Journée mondiale de la sclérose en plaques : pourquoi la maladie gagne-t-elle du terrain aux Antilles ?
À l’occasion de la Journée mondiale de la sclérose en plaques ce samedi 30 mai, focus sur une maladie en progression en Guadeloupe et en Martinique. Alors que le nombre de cas augmente, les neurologues pointent du doigt la succession d'épidémies de dengue et de chikungunya.
Ce samedi 30 mai est la journée mondiale de la sclérose en plaques. Une maladie encore méconnue du grand public mais qui gagne du terrain en Guadeloupe et en Martinique.
Cette maladie inflammatoire du cerveau frappe principalement les jeunes adultes, avec une prédominance chez les femmes.
En France, plus de 110 000 personnes vivent avec cette maladie chronique.
Environ 240 personnes recensées
En Guadeloupe, elle touche environ 240 personnes, selon les estimations de l’assurance maladie. Un chiffre en hausse depuis 2013, et une progression des cas qui s’expliquent par une accumulation de facteurs.
Un lien établi entre les épidémies infectieuses liées par exemple au chikungunya et les épidémies inflammatoires pourrait être à l’origine de cette augmentation de cas ces dernières années selon le Dr. Sylvie Mécharles, neurologue.

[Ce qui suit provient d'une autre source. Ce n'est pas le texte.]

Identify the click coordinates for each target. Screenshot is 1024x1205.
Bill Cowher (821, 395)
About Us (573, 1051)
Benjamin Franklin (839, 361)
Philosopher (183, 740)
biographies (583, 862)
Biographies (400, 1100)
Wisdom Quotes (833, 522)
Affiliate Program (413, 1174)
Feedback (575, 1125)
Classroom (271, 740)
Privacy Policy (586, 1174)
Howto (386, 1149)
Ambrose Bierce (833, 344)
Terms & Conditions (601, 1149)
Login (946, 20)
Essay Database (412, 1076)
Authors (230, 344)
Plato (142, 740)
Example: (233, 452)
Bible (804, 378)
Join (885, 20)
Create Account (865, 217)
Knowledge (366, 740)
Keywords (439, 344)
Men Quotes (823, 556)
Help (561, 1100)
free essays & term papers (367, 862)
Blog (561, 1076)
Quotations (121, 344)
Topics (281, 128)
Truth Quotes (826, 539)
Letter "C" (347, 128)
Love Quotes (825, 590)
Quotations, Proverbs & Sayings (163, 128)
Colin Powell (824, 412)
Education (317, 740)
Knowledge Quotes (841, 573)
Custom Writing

Invitée de Naïza Rippon dans le Caraïbes 13h sur RCI Guadeloupe, la neurologue détaille les signaux d'alarme qui doivent pousser à consulter :
Les premiers signes qui doivent alerter sur la sclérose en plaques sont, par exemple, la perte de la vision d'un œil, un côté du corps qui ne fonctionne pas, des troubles urinaires ou intestinaux, et des problèmes pour marcher. Dans ce cas-là, il est important de consulter son médecin traitant en premier lieu.
La piste des virus récidivants
Au-delà des facteurs génétiques, la recherche locale s'intéresse de près à l'environnement tropical. Pour le Dr Sylvie Mécharles, l'histoire sanitaire récente des Antilles et la répétition des crises virales peuvent jouer un rôle de déclencheur majeur :
Il y a plusieurs facteurs. Une étude menée en 2025 par notre collègue, le docteur Deschamps en Martinique, relie nos épidémies infectieuses à l'augmentation de ces pathologies. Le chikungunya est plutôt associé au syndrome de Guillain-Barré, qui entraîne une paralysie, et la dengue à une encéphalite sévère, la neuromyélite. Depuis quelque temps, nous faisons face à des successions d'infections récidivantes, et nous pensons que les maladies inflammatoires augmentent à cause de cela. Pas seulement ici, mais partout dans le monde.